Even Hugh Grant’s character in Notting Hill famously had a lodger (the inimitable Spike, played to perfection by Rhys Ifans) living in the spare bedroom, to help with what must have been astronomical payments on his London townhouse following a divorce.
Such deals also help the lodger, of course. Generally these living arrangements cost dramatically less than market rents, and are usually quite informal agreements with the home’s owner-occupier that suit both parties. Often the lodger is a student or somebody who needs a crash pad during the week (they might even have a family, and their own mortgage payments, elsewhere). Less than a fully-fledged mortgage helper like the ones Vancouverites are used to, and more of a regular houseguest who pays towards the owner’s monthly costs, it can be a win-win situation for everybody.
Here in Metro Vancouver, lodging is not a common arrangement, but perhaps it should be, considering the cost of housing.

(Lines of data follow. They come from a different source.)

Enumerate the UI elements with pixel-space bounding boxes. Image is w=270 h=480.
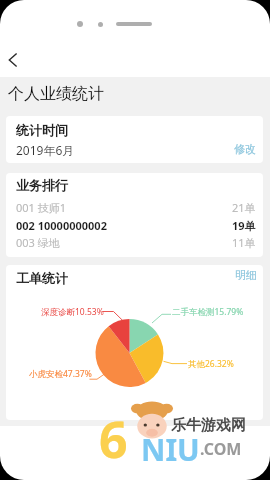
staticText: 明细 [235,268,257,282]
staticText: 业务排行 [16,177,68,193]
staticText: 小虎安检47.37% [29,368,92,380]
staticText: 乐牛游戏网 [171,416,246,435]
button[interactable]: 明细 [235,268,257,282]
staticText: 19单 [232,218,256,233]
staticText: 11单 [232,235,256,250]
button[interactable]: 修改 [234,142,256,156]
staticText: 2019年6月 [16,142,75,158]
staticText: 工单统计 [16,270,68,286]
staticText: .COM [200,438,242,460]
staticText: 其他26.32% [188,358,234,370]
button[interactable]: 003 绿地 [6,234,263,250]
button[interactable]: 001 技师1 [6,199,263,215]
staticText: 修改 [234,142,256,156]
button[interactable]: Back [2,48,26,72]
staticText: 003 绿地 [16,235,60,250]
staticText: 001 技师1 [16,200,67,215]
staticText: 个人业绩统计 [8,84,104,104]
staticText: 6 [99,405,128,473]
staticText: NIU [141,429,200,470]
staticText: 深度诊断10.53% [41,306,104,318]
button[interactable]: 002 10000000002 [6,217,263,233]
staticText: 二手车检测15.79% [172,306,244,318]
staticText: 002 10000000002 [16,218,107,233]
staticText: 21单 [232,200,256,215]
button[interactable]: 统计时间 [6,116,263,163]
staticText: 统计时间 [16,122,68,138]
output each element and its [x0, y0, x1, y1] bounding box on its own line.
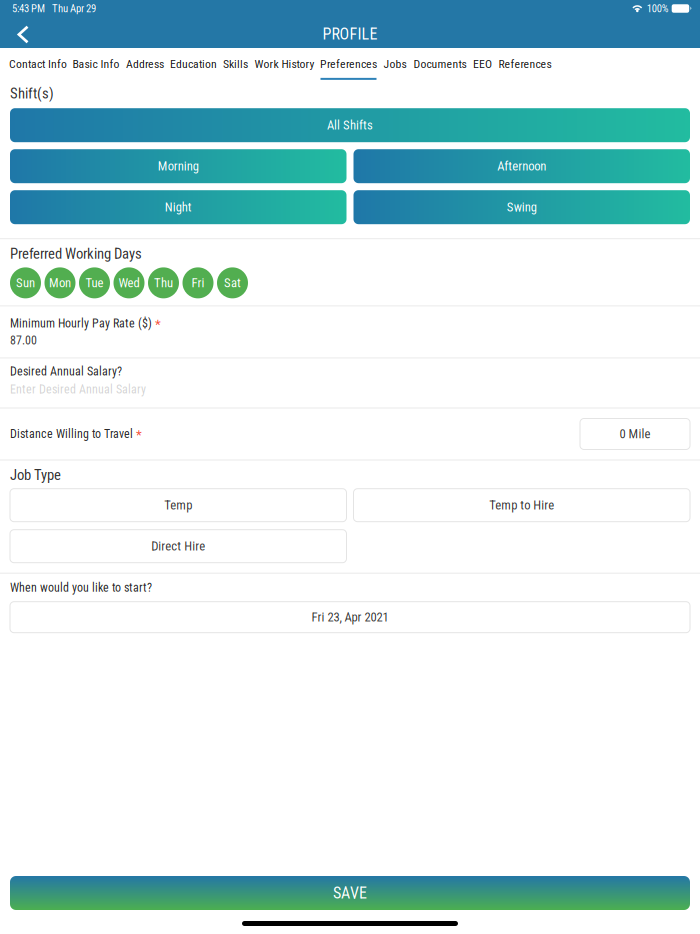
staticText: Swing: [507, 200, 537, 215]
staticText: Education: [170, 57, 217, 71]
staticText: References: [498, 57, 552, 71]
staticText: Preferences: [320, 57, 377, 71]
staticText: Desired Annual Salary?: [10, 364, 122, 378]
staticText: Fri 23, Apr 2021: [312, 610, 388, 625]
button[interactable]: Work History: [252, 48, 317, 80]
staticText: 100%: [647, 2, 669, 15]
staticText: Job Type: [10, 466, 61, 484]
button[interactable]: Night: [10, 190, 346, 224]
staticText: Night: [165, 200, 192, 215]
staticText: Tue: [86, 276, 104, 290]
staticText: Temp: [164, 498, 192, 513]
button[interactable]: EEO: [470, 48, 495, 80]
staticText: Afternoon: [497, 159, 546, 174]
button[interactable]: Sun: [10, 267, 41, 298]
button[interactable]: Morning: [10, 149, 346, 183]
staticText: Sun: [16, 276, 35, 290]
button[interactable]: Basic Info: [70, 48, 122, 80]
button[interactable]: Direct Hire: [10, 530, 346, 563]
button[interactable]: Temp to Hire: [354, 489, 690, 522]
button[interactable]: Jobs: [380, 48, 410, 80]
staticText: Distance Willing to Travel: [10, 427, 133, 441]
button[interactable]: References: [495, 48, 555, 80]
button[interactable]: Education: [168, 48, 219, 80]
staticText: Wed: [118, 276, 140, 290]
button[interactable]: Skills: [219, 48, 252, 80]
staticText: Shift(s): [10, 85, 54, 102]
staticText: Skills: [223, 57, 248, 71]
staticText: Morning: [158, 159, 199, 174]
button[interactable]: Mon: [44, 267, 76, 298]
button[interactable]: SAVE: [10, 876, 690, 910]
staticText: Fri: [192, 276, 204, 290]
staticText: Work History: [254, 57, 314, 71]
button[interactable]: Thu: [148, 267, 179, 298]
staticText: Thu Apr 29: [52, 2, 96, 15]
button[interactable]: Fri: [182, 267, 214, 298]
staticText: *: [136, 427, 142, 443]
button[interactable]: 0 Mile: [580, 418, 690, 450]
staticText: Enter Desired Annual Salary: [10, 382, 146, 396]
button[interactable]: Back: [0, 17, 41, 48]
button[interactable]: Tue: [79, 267, 110, 298]
staticText: EEO: [473, 57, 492, 71]
button[interactable]: Contact Info: [6, 48, 70, 80]
staticText: Thu: [154, 276, 173, 290]
staticText: PROFILE: [322, 25, 378, 43]
staticText: 5:43 PM: [12, 2, 45, 15]
staticText: All Shifts: [327, 118, 373, 133]
staticText: Sat: [224, 276, 241, 290]
button[interactable]: Swing: [354, 190, 690, 224]
staticText: Documents: [414, 57, 466, 71]
button[interactable]: Sat: [217, 267, 248, 298]
button[interactable]: Preferences: [317, 48, 380, 80]
staticText: *: [155, 316, 161, 332]
staticText: Direct Hire: [151, 539, 205, 554]
staticText: 87.00: [10, 333, 37, 348]
staticText: Minimum Hourly Pay Rate ($): [10, 316, 152, 330]
staticText: Preferred Working Days: [10, 245, 142, 262]
staticText: 0 Mile: [620, 427, 650, 441]
button[interactable]: Afternoon: [354, 149, 690, 183]
staticText: Basic Info: [72, 57, 120, 71]
staticText: Temp to Hire: [489, 498, 554, 513]
button[interactable]: Temp: [10, 489, 346, 522]
button[interactable]: Address: [122, 48, 168, 80]
staticText: Address: [126, 57, 164, 71]
button[interactable]: Documents: [410, 48, 470, 80]
button[interactable]: Fri 23, Apr 2021: [10, 602, 690, 633]
staticText: Jobs: [384, 57, 406, 71]
staticText: Mon: [49, 276, 71, 290]
staticText: When would you like to start?: [10, 581, 152, 595]
staticText: Contact Info: [9, 57, 67, 71]
button[interactable]: Wed: [114, 267, 144, 298]
staticText: SAVE: [333, 884, 367, 902]
button[interactable]: All Shifts: [10, 108, 690, 142]
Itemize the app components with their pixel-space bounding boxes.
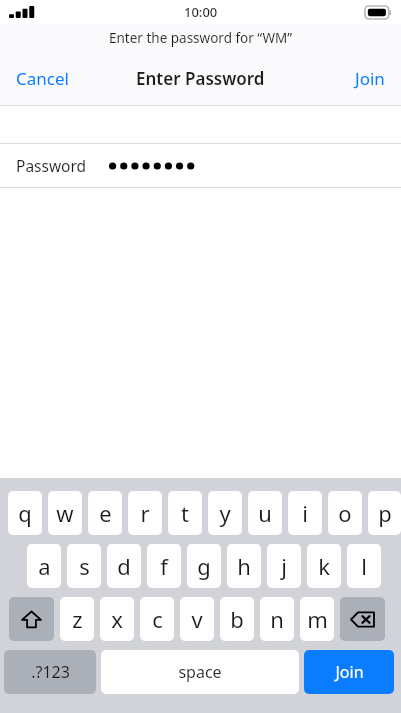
button[interactable]: Cancel <box>0 59 85 98</box>
staticText: t <box>181 498 189 528</box>
button[interactable]: j <box>267 544 301 588</box>
staticText: d <box>117 551 131 581</box>
staticText: Enter Password <box>136 67 265 90</box>
staticText: k <box>318 551 330 581</box>
staticText: Join <box>335 661 364 683</box>
staticText: 10:00 <box>184 3 218 21</box>
button[interactable]: Join <box>304 650 394 694</box>
staticText: z <box>72 604 83 634</box>
staticText: c <box>152 604 163 634</box>
button[interactable]: f <box>147 544 181 588</box>
button[interactable]: q <box>8 491 42 535</box>
staticText: q <box>18 498 32 528</box>
button[interactable]: g <box>187 544 221 588</box>
staticText: Enter the password for “WM” <box>109 29 293 47</box>
staticText: s <box>79 551 90 581</box>
staticText: m <box>307 604 328 634</box>
button[interactable]: Password <box>0 144 401 187</box>
button[interactable]: h <box>227 544 261 588</box>
button[interactable]: y <box>208 491 242 535</box>
staticText: a <box>38 551 51 581</box>
staticText: i <box>302 498 308 528</box>
button[interactable]: w <box>48 491 82 535</box>
button[interactable]: r <box>128 491 162 535</box>
staticText: l <box>361 551 367 581</box>
button[interactable]: b <box>220 597 254 641</box>
staticText: u <box>258 498 272 528</box>
button[interactable]: .?123 <box>4 650 96 694</box>
staticText: o <box>338 498 352 528</box>
staticText: n <box>270 604 284 634</box>
button[interactable]: Join <box>339 59 401 98</box>
button[interactable]: x <box>100 597 134 641</box>
staticText: p <box>378 498 392 528</box>
button[interactable]: p <box>368 491 401 535</box>
button[interactable]: t <box>168 491 202 535</box>
staticText: .?123 <box>31 661 70 683</box>
button[interactable]: o <box>328 491 362 535</box>
staticText: h <box>237 551 251 581</box>
button[interactable]: space <box>101 650 299 694</box>
staticText: Password <box>16 155 87 176</box>
button[interactable]: l <box>347 544 381 588</box>
staticText: space <box>178 661 222 683</box>
button[interactable]: c <box>140 597 174 641</box>
button[interactable]: Shift <box>9 597 54 641</box>
button[interactable]: m <box>300 597 334 641</box>
staticText: r <box>140 498 150 528</box>
staticText: w <box>56 498 74 528</box>
button[interactable]: k <box>307 544 341 588</box>
staticText: j <box>281 551 287 581</box>
staticText: b <box>230 604 244 634</box>
staticText: f <box>160 551 168 581</box>
staticText: y <box>219 498 231 528</box>
button[interactable]: v <box>180 597 214 641</box>
button[interactable]: i <box>288 491 322 535</box>
button[interactable]: d <box>107 544 141 588</box>
button[interactable]: z <box>60 597 94 641</box>
button[interactable]: s <box>67 544 101 588</box>
staticText: v <box>191 604 203 634</box>
button[interactable]: e <box>88 491 122 535</box>
staticText: Join <box>355 67 385 90</box>
staticText: x <box>111 604 123 634</box>
button[interactable]: n <box>260 597 294 641</box>
staticText: Cancel <box>16 67 69 90</box>
staticText: g <box>197 551 211 581</box>
button[interactable]: a <box>27 544 61 588</box>
staticText: e <box>99 498 112 528</box>
button[interactable]: u <box>248 491 282 535</box>
button[interactable]: Backspace <box>340 597 385 641</box>
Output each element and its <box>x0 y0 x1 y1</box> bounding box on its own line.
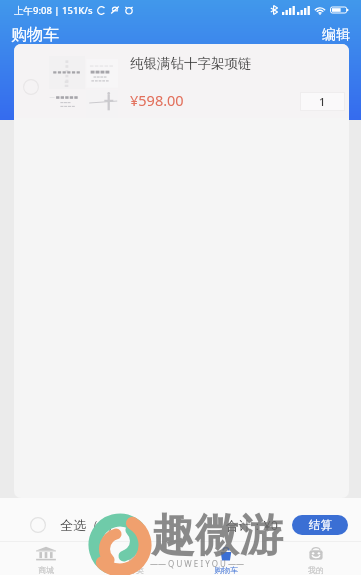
staticText: 购物车 <box>214 565 238 575</box>
button[interactable]: 我的 <box>271 542 361 575</box>
staticText: —— Q U W E I Y O U —— <box>150 558 245 569</box>
staticText: 纯银满钻十字架项链 <box>130 55 252 72</box>
button[interactable]: 结算 <box>292 515 348 535</box>
staticText: 结算 <box>309 518 332 532</box>
staticText: 合计：¥0 <box>226 517 278 534</box>
staticText: 1 <box>319 94 326 109</box>
button[interactable]: 购物车 <box>181 542 271 575</box>
button[interactable]: 分类 <box>91 542 181 575</box>
button[interactable]: 商城 <box>0 542 91 575</box>
staticText: 分类 <box>128 565 144 575</box>
staticText: 我的 <box>308 565 324 575</box>
staticText: 趣微游 <box>151 508 283 563</box>
button[interactable]: 编辑 <box>308 24 361 46</box>
staticText: 上午9:08 | 151K/s <box>14 4 93 17</box>
staticText: 购物车 <box>11 25 59 45</box>
button[interactable]: Quantity 1 <box>300 92 345 111</box>
staticText: ¥598.00 <box>130 90 184 110</box>
staticText: 全选（0） <box>60 516 120 534</box>
button[interactable]: 全选（0） <box>0 509 132 541</box>
button[interactable]: Select item <box>19 75 43 99</box>
staticText: 商城 <box>38 565 54 575</box>
staticText: 编辑 <box>322 26 350 44</box>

According to an academic study, Vancouver has a whopping 800,000 spare bedrooms throughout the city. When examining the under-housed (families deemed to be living in homes with too few bedrooms for the size of family), the study found there are 120,000 bedrooms needed.
Add to that soaring rental prices, and sky-high real estate prices meaning that a sizeable proportion of residents can’t afford to buy a home, and there’s a real need to access those empty bedrooms so people can actually live in them.
A new initiative that has been launched seems a good first step, although it will take much more to really move the dial. Empty Nests aims to connect seniors, rattling around in houses too big for them, with young renters who need cheap accommodation. It’s deliberately targeting over-50 empty-nesters and young people under 25, as that is where the need is greatest. Hopefully it will be a success and the acceptability of lodging as a living arrangement grows.
But there’s no reason to restrict this kind of living arrangement to empty nesters and young folk. Anybody with a spare bedroom and a need for extra income (who doesn’t mind having company at home) could help out a renter-in-need and get rewarded for it. Of course, you need to vet the applicants carefully and only choose people you’re comfortable sharing with – especially if the bedroom in question is in the main part of the house and you’re sharing a bathroom and/or common spaces. They don’t have to be like Spike…
Finally, it’s also about the City making sure the right kind of housing supply is reaching the market. Empty-nesters often stay in their homes way longer than they need to because there is not enough suitable mid-sized product for them to move into. If there were a much bigger supply of medium-sized townhouses and larger condos on the market, for example, seniors could downsize into them and free up those larger detached homes for bigger families to move into.
Until this happens, seniors will mostly remain where they are and those empty bedrooms will likely stay unoccupied. In the meantime, though, perhaps people will consider having – or being – a lodger.